There’s a friend I’ve had since middle school and we were always a little flirty and then finally had a fling in my senior year of college college, and then one more time in the wake of my breakup with Rosie back in 2018. She works in the medical field now. I forget what she does exactly. She posts Instagram stories from hospital break rooms and from her home gym. As the pandemic made its way into Miami she started to post photos of her colleagues and self all done up in extreme protective gear and you could see she was doing some intense work and engaging directly with patients suffering from COVID but the tone of her posts was always light. Same as ever.
Then, when the governor started playing with re-opening protocols, she got pissed, and started making posts about how one protocol contradicts another, and how arbitrary all of these new rules are. She talked about a rule in the hospital that said a patient could only have one visitor in their room at a time, even if they were dying, and she talked about families wailing in the halls, and about the guilt of the one person who was allowed into the room while the loved one died—and yet now, she points out, it’s suddenly fine for everybody to go to the beach. She was bothered by the protests for this reason, and how few people were wearing masks.
It’s made her increasingly vocal, increasingly political, talking about human trafficking, even, and Jeffrey Epstien. The “suicide.” Speculating about the origins of COVID-19 and questioning the story as we’re hearing it.
I can’t speak to the veracity of that stuff, but what was once her very lighthearted Instagram has become this fascinating reflection of her headspace, and of how her situation has galvanized her into strong action, strong beliefs. Somebody who was always so playful and fun (and still is playful and fun) is now showing how her work on the frontlines of a pandemic have changed her.

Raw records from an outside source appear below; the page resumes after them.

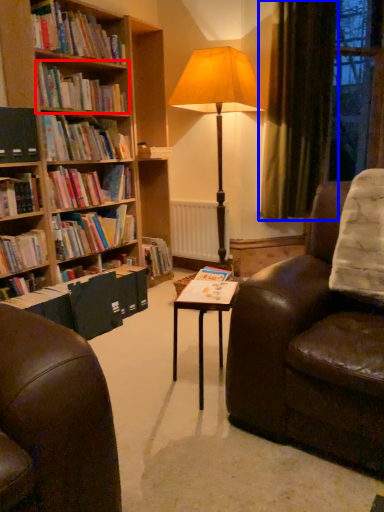 Question: Among these objects, which one is nearest to the camera, book (highlighted by a red box) or curtain (highlighted by a blue box)?

Choices:
 (A) book
 (B) curtain

Answer: (A) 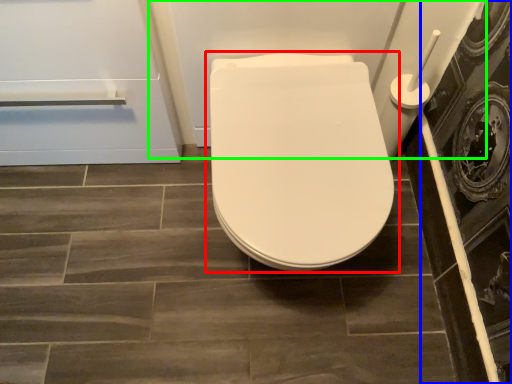 Question: Which object is the closest to the toilet (highlighted by a red box)? Choose among these: screen door (highlighted by a blue box) or bath (highlighted by a green box).

Choices:
 (A) screen door
 (B) bath

Answer: (B) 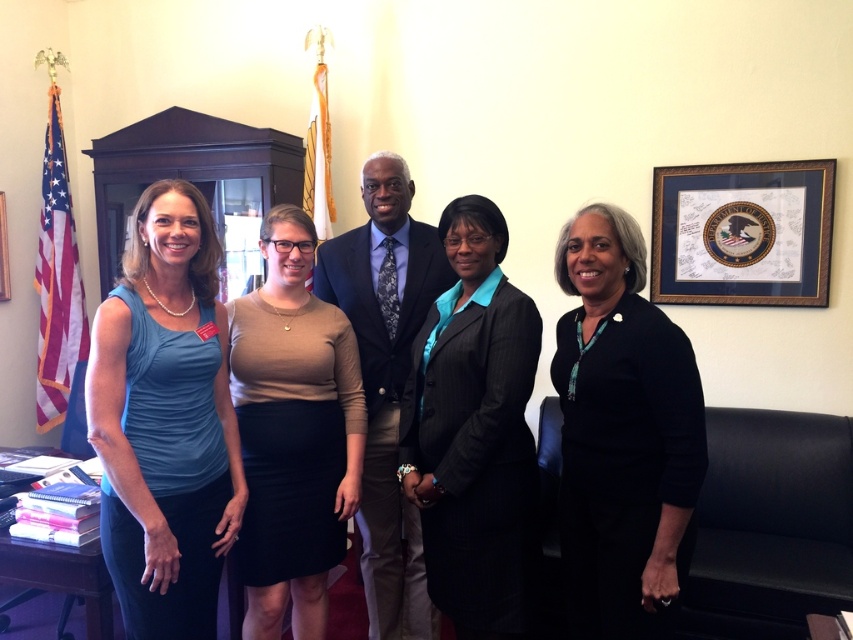 Question: Estimate the real-world distances between objects in this image. Which object is farther from the dark blue suit at center?

Choices:
 (A) black velvet blazer at center
 (B) wooden picture frame at upper center
 (C) gold-framed picture at upper right

Answer: (B)

Question: Which object is positioned closest to the dark blue suit at center?

Choices:
 (A) black pinstripe suit at center
 (B) wooden picture frame at upper center
 (C) black velvet blazer at center
 (D) blue fabric dress at left

Answer: (A)

Question: Can you confirm if dark blue suit at center is thinner than wooden picture frame at upper center?

Choices:
 (A) yes
 (B) no

Answer: (B)

Question: In this image, where is black velvet blazer at center located relative to black pinstripe suit at center?

Choices:
 (A) above
 (B) below

Answer: (B)

Question: Is blue fabric dress at left bigger than wooden picture frame at upper center?

Choices:
 (A) no
 (B) yes

Answer: (B)

Question: Which object is positioned closest to the blue fabric dress at left?

Choices:
 (A) black pinstripe suit at center
 (B) gold-framed picture at upper right
 (C) brown matte dress at center
 (D) wooden picture frame at upper center

Answer: (C)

And it just gives me that same old spooky vibe of seeing that the people I grew up with, the people I used to talk to five days a week while we were growing up, have gone their own ways, geographically and politically and ideologically, and that we’re all so far along now in our unique experiences of adulthood, our “paths,” what we’re finally and irrevocably changed from the person we used to be. Not unrecognizable, of course, and I’m sure we’re all still very similar to the person we were as twelve- and thirteen-year-olds.
But I just get pensive to think of us back then, and how little we knew of what was coming.

It reminded me of something else (it’s kinda dark): I was listening to a great interview with the author Samuel R. Delany, and he was sounding kinda somber. He was talking about how he’d been ousted from his teaching job before he wanted to go, how his housing situation wasn’t shaping up the way he wanted, how he’d lost thousands of books from his personal library.
Definitely somber.
But so the interviewer gets around to asking Delany his thoughts about the latest Star Wars sequel, The Force Awakens, and after a heavy pause Delany says (I’m paraphrasing), “The man that I originally saw Star Wars with, forty years ago, died in my stairwell the other day. We’d kept in touch over the decades and he was homeless now and again but he’d always come around when he needed help. A couple weeks ago he came to my place, but I wasn’t home, so he sat in the stairwell waiting for me and he died there. And it just made me think: how oblivious I was, forty years ago, to the reality that this man beside me, this man whom I loved, would one day be homeless, and he would die in my stairwell, waiting for me.”
And obviously the interviewer is taken aback at this, it kinda shuts the conversation down for a moment, but eventually they get their bearings back and the show goes on. It seemed kind of rude to do that to the interviewer, but I also really appreciated the sentiment. The idea. Because, yeah, that’s similar to what I was musing on with respect to my friend’s newly-turbulent Instagram presence.
How oblivious we all were to where our lives were going.